A week ago, I wrote about how the Cavaliers’ poor conditioning — a byproduct of not caring for regular season basketball — directly impacted their ability to knock down open shots.
As Cavaliers fans, we all reached a point during the series with the Pacers — for me it was Game 2 when they impossibly survived Lebron’s shooting onslaught, (I thought Game 1 was an aberration. I was wrong.) — where we were in awe at their physicality and intensity.
That physicality and intensity forced Cleveland to make their adjustments early, rather than during the NBA Finals as in previous years.
Cleveland goes into round two exhausted but in a transformative way. The Cavaliers were forced to defend for the first time all year, and they did so remarkably well in six of the seven games.
Their legs will return to them as a result. I expect Cleveland — who shot just 32% from three against the Pacers — to shoot much better against Toronto.

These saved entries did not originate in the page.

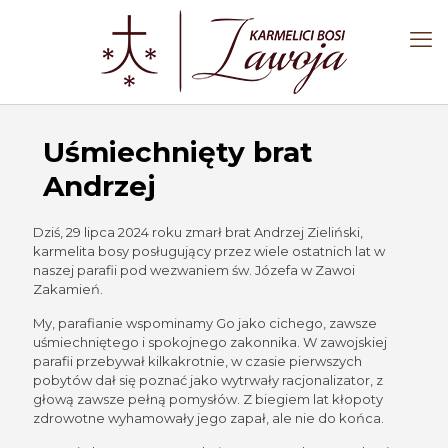
Uśmiechnięty brat
Andrzej
Dziś, 29 lipca 2024 roku zmarł brat Andrzej Zieliński,
karmelita bosy posługujący przez wiele ostatnich lat w
naszej parafii pod wezwaniem św. Józefa w Zawoi
Zakamień.
My, parafianie wspominamy Go jako cichego, zawsze
uśmiechniętego i spokojnego zakonnika. W zawojskiej
parafii przebywał kilkakrotnie, w czasie pierwszych
pobytów dał się poznać jako wytrwały racjonalizator, z
głową zawsze pełną pomysłów. Z biegiem lat kłopoty
zdrowotne wyhamowały jego zapał, ale nie do końca.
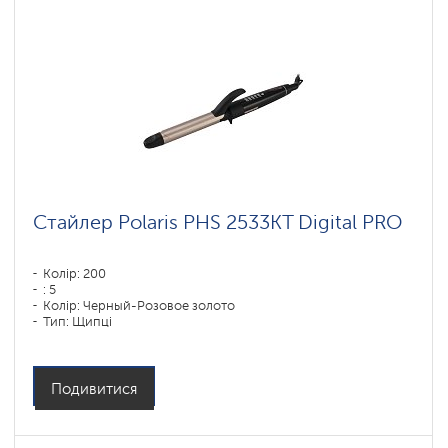
Стайлер Polaris PHS 2533KT Digital PRO
Колір: 200
: 5
Колір: Черный-Розовое золото
Тип: Щипці
Матеріал покриття пластин: DUO CERAMIC
Потужність, Вт: 50
Подивитися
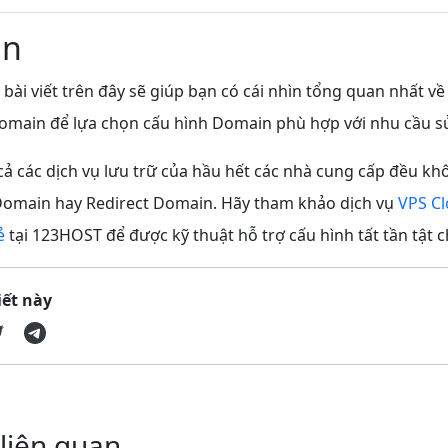
ận
bài viết trên đây sẽ giúp bạn có cái nhìn tổng quan nhất v
Domain để lựa chọn cấu hình Domain phù hợp với nhu cầu s
 cả các dịch vụ lưu trữ của hầu hết các nhà cung cấp đều kh
s Domain hay Redirect Domain. Hãy tham khảo dịch vụ
VPS C
ẻ
tại 123HOST để được kỹ thuật hỗ trợ cấu hình tất tần tật c
iết này
 liên quan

As we saw in Game 7 on Sunday, the Cavaliers can be a formidable offense when George Hill and Kevin Love are clicking. Add in better shooting and the newly established defensive identity, and you have a recipe for a formidable basketball team.
We saw this back in 2015 with the injury-riddled Cavaliers. Injuries caused Cleveland to struggle with a physically imposing Chicago Bulls team. After finally overcoming them in six games — with the help of another Lebron James buzzer beater — the Cavaliers made quick work of the 60-win Atlanta Hawks.
It was easy to see how those battle-tested Cavaliers outplayed Golden State over the first three games of that series.
This Cavaliers team — despite having more talent (less the 2015 injuries), and a better iteration of Lebron James — has taken on the blue color identity of that 2015 team. We can thank the adversity provided by the Indiana Pacers for that transformation.
I believe the Pacers may have inadvertently woken up the beast.